Hace más de sesenta años de esto, había terminado nuestra guerra y mi abuelo recorría con un borrico los pueblos del sur de Madrid vendiendo lo que fuese para sacar adelante a mi padre, que veinte años después continuó por la ruta de mi abuelo, pero sobre una bicicleta, porque eran otros tiempos y, como se dice en este oficio, renovarse o morir, de forma que cuando veinte años más tarde relevé a mis viejos seguí con la misma dedicación y por los mismos paisajes, pero ahora con una furgoneta de las que anuncia Carrusel deportivo. En ella almaceno todo lo que me piden por esas llanuras, ya que nuestra tradición es la venta ambulante, y eso implica dedicarse al transporte. Y porque llevo el comercio en mis venas, me intereso en el iraquí de la tele, le miro como a uno de la competencia, aunque yo vaya sobre ruedas y él en un burro, y pienso que se gana la vida en su país -repleto, como me dicen, de gases letales- vendiendo fruta de temporada, perfumes y cordones, lo mismo que los hombres de mi familia en España -que ahora es potencia atómica-.

Termino de barajar y nos jugamos a la carta más alta quién reparte y, en consecuencia, a quién le corresponde mano, y como siempre que vivo este trance y da igual donde me encuentre, siento bajar por la tripita la alegría de vivir. Me quedan por lo menos dos horas de relajo, en compañía de unos buenos amigos, del licor de arañones y de los puritos - ¡el mini!- que también anuncian por la SER. Así que pongo la vista en la tele y envío un saludo al colega del burro en el momento en que oigo un ruido similar al de la radio cuando se cambia de dial, un ruido parecido al de los aviones que cruzan por San Fernando de Henares, donde sabe Antonia que tengo el campo de maniobras para mi harén, y en menos de lo que tardo en contarlo se forma una nube de polvo por donde caminaba el iraquí y entiendo que ya no lo vuelvo a ver porque lo han machacado desde mis bases de utilización conjunta con los misiles ultramontanos. Capto entonces el improperio de Max Estrella en la barra y el verso que recita Latino de Hispalis -"Guerra, gritó ante el altar el sacerdote con ira"- mientras se marcha del bar con su amigo.

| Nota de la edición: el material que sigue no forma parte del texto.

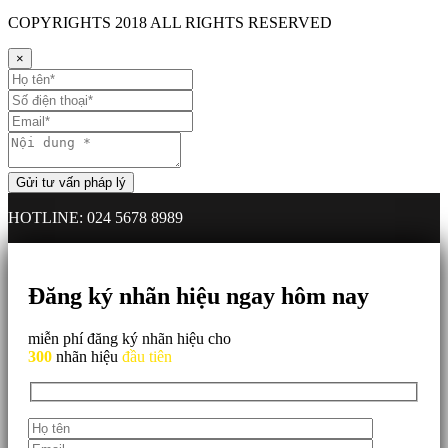
COPYRIGHTS
2018 ALL RIGHTS RESERVED
×
HOTLINE: 024 5678 8989
Đăng ký nhãn hiệu ngay hôm nay
miễn phí đăng ký nhãn hiệu cho
300
nhãn hiệu
đầu tiên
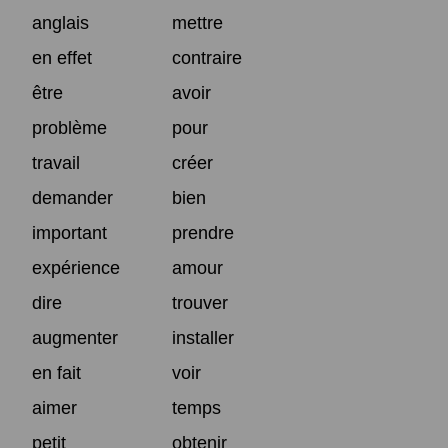
anglais
mettre
en effet
contraire
être
avoir
problème
pour
travail
créer
demander
bien
important
prendre
expérience
amour
dire
trouver
augmenter
installer
en fait
voir
aimer
temps
petit
obtenir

Me insisten los compadres en si hay mus, cuando de fuera llega el sonido de la bronca de Latino y Max con la uniformada, y ya nadie habla en nuestra mesa de si a la grande o a la chica porque todos corremos a la ventana para presenciar el órdago de los dos personajes, que espatarrados contra una pared de la calle del Marqués de Cubas y manoseados a discreción por los agentes en busca de armas químicas, maldicen sonoramente la guerra que ha matado al hombre del burro. "Creerán estos niños modernistas que aquí se reparten caramelos", sentencia el que los conduce al furgón, detenidos. Y cuando doy por visto el espectáculo y propongo reanudar la partida, observo que las imágenes de la tele son encarnadas y que ese color pinta la ventana, la mesa, las sillas y el tapete, y afortunadamente me contengo antes de agarrar las cartas porque mis manos están más rojas que el pacharán, y eso que ni lo he probado. Acudo a limpiarme al aseo y al pasar por la cocina está Antonia con la cara como un tomate, "es la sangre de la guerra", me dice con orgullo, "que no se quita a la primera, sino frotando mucho". Total, que cuando vuelvo a la mesa con las manos tan rojas como al principio, miro la tele a ver si explica por qué tengo esta pinta de asesino, y la tele sólo muestra aviones sobre la llanura por donde alguien como mi abuelo me ha manchado de sangre.